Marcus Aurelius, Meditations 7.32


About death: Whether it is a dispersion, or a resolution into atoms, or annihilation, it is either extinction or change.

—Marcus Aurelius, Meditations, Book 7 (tr Long)

I have known some people who never really consider their own deaths, and so while the concept may be intelligible to them in theory, they end up thinking of themselves as practically immortal. The setting may change, but they assume they are just going to go on as they currently are.

I have known other people who think of nothing but their deaths, hoping for eternal rewards, and fearing eternal punishments. Yet even though the setting may change, one of either puffy clouds or of scorching fire, they still assume they are just going to go on as they currently are.

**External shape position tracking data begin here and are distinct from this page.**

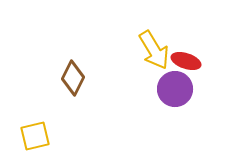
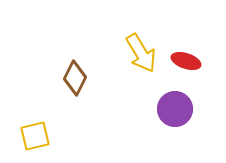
yellow arrow: moved 13 px left, 3 px down
brown diamond: moved 2 px right
purple circle: moved 20 px down
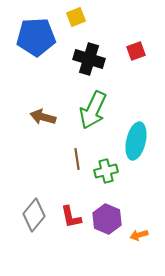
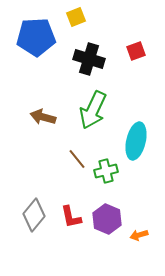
brown line: rotated 30 degrees counterclockwise
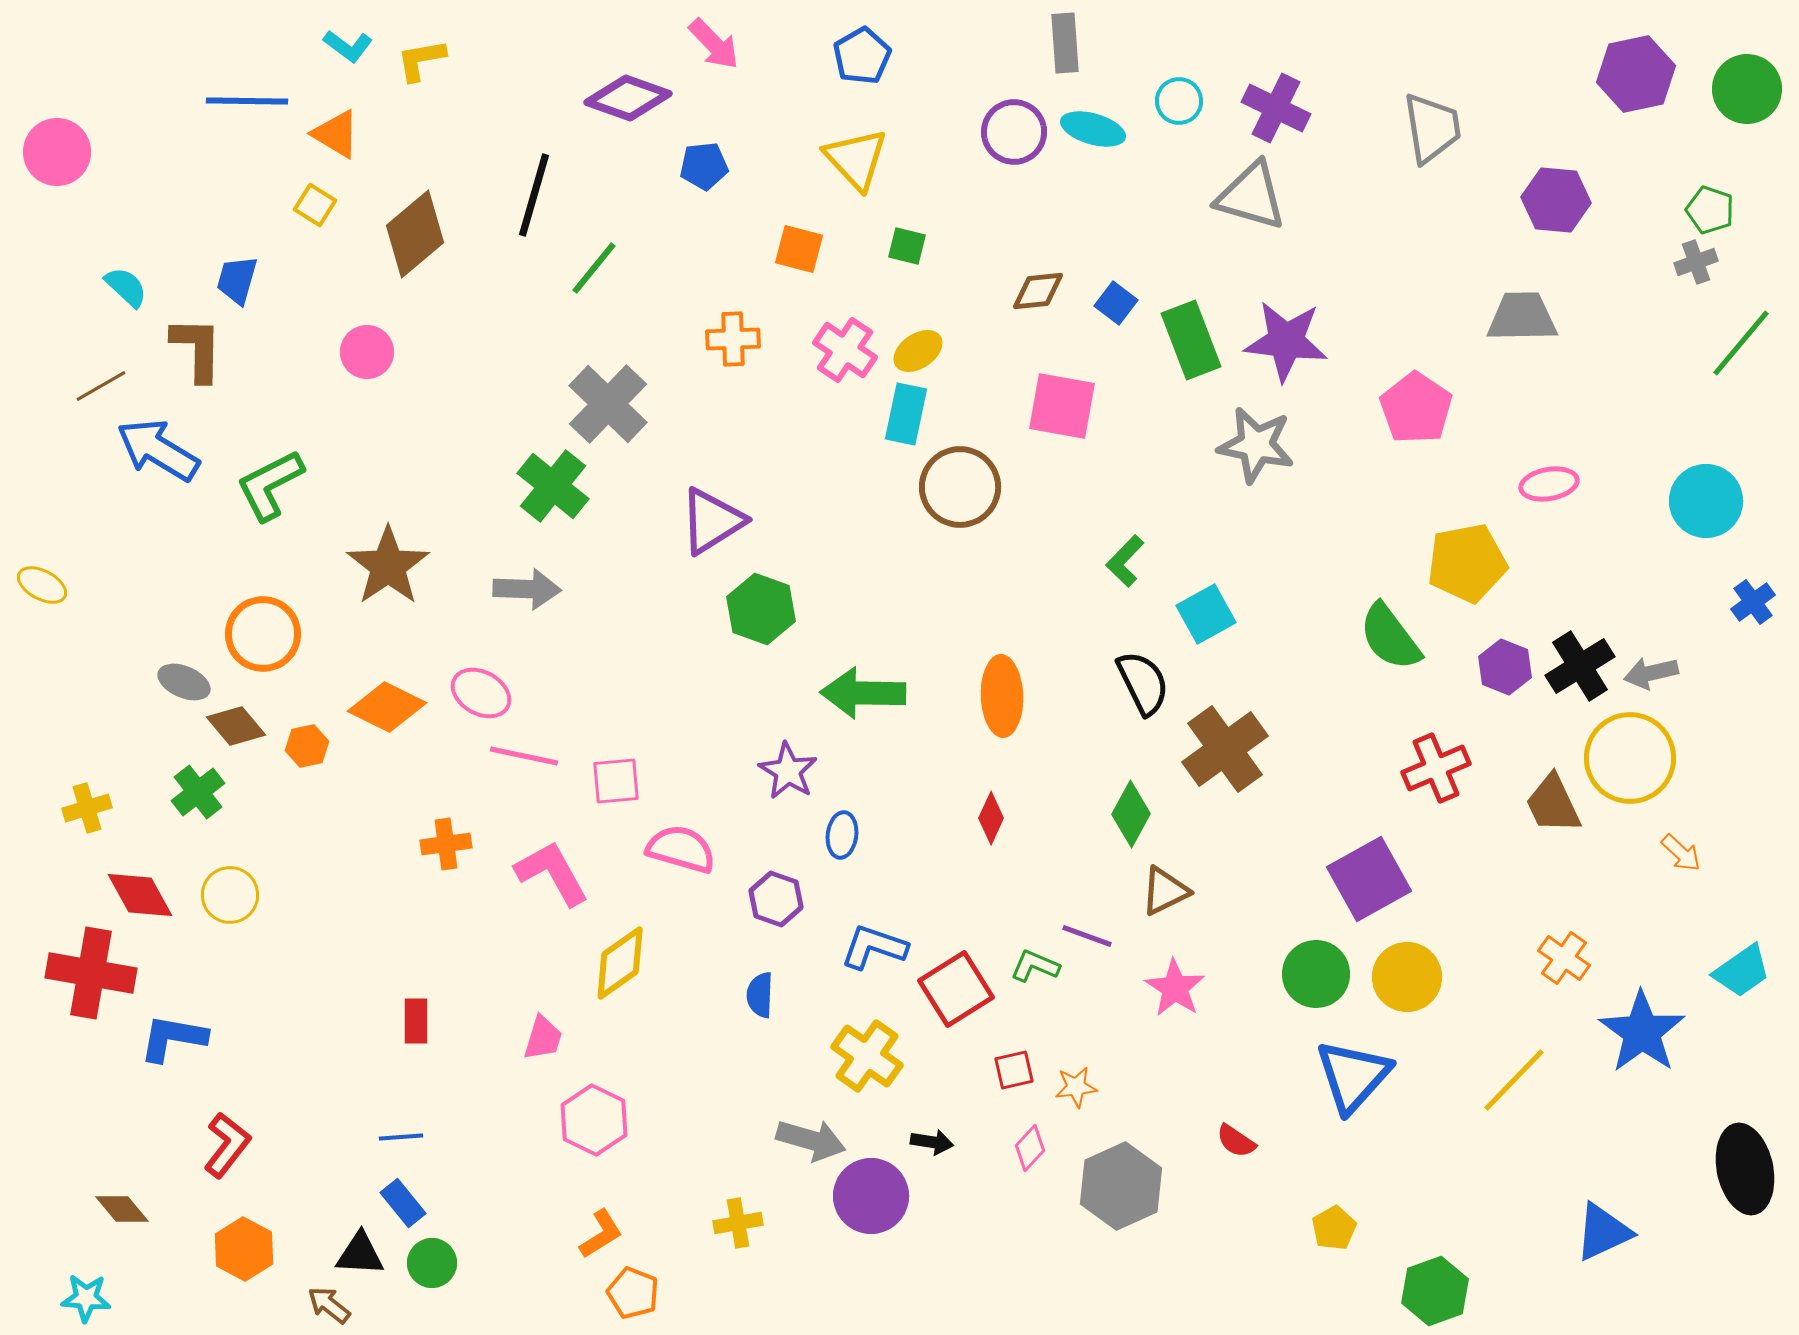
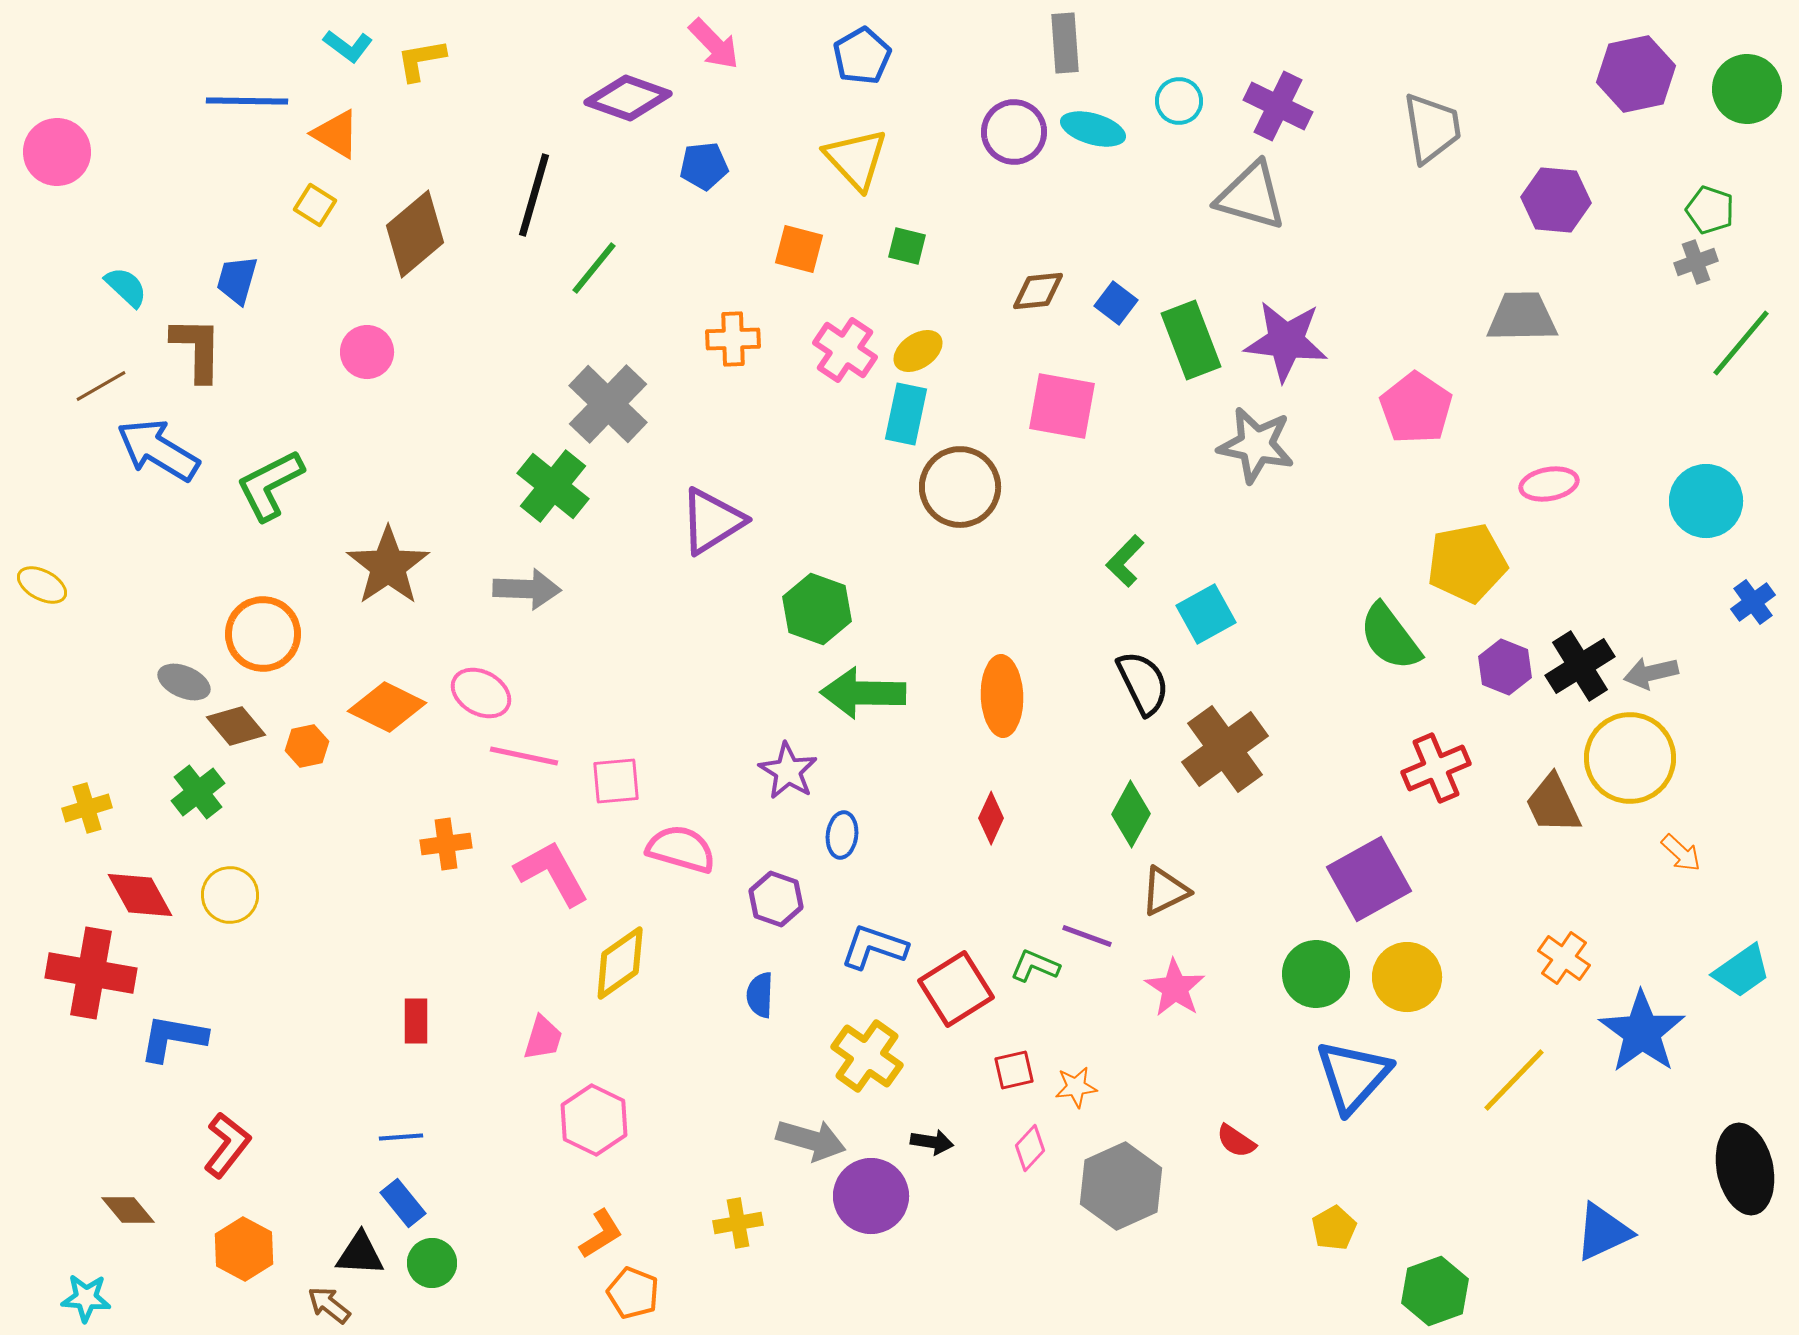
purple cross at (1276, 108): moved 2 px right, 2 px up
green hexagon at (761, 609): moved 56 px right
brown diamond at (122, 1209): moved 6 px right, 1 px down
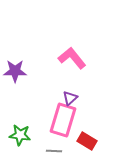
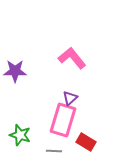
green star: rotated 10 degrees clockwise
red rectangle: moved 1 px left, 1 px down
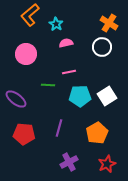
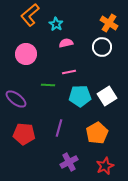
red star: moved 2 px left, 2 px down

Yet however we may view death, shouldn’t the most apparent aspect of it be that it means becoming something quite different than what we are now?  We surely know that our bodies will no longer be what they were, and whether our awareness carries on or ceases entirely, it will have been fundamentally transformed in either case.

I am all too familiar with the temptation of wanting to keep things the same. Stability seems to bring with it comfort, and change seems to bring with it uncertainty. I need to remember that all sorts of modifications are completely natural, and simply parts within the harmony of the whole.

The Universe is an expression of activity itself, and activity means that things are always in motion, proceeding from one state to another. This does not need to seem frightening. It can be seen as liberating, because all change brings with it the possibility of growth, instead of succumbing to mere stagnation.

I have sometimes ignored death, and at other times I have obsessed about it too, and part of the problem is that none of us can really speak of it with very much certainty. But whether I end up becoming something new, or ceasing entirely, I can still rest assured that it will surely be for the sake of what is best. Nature is always directed by purpose, and Providence does nothing in vain. There is the deepest comfort in that.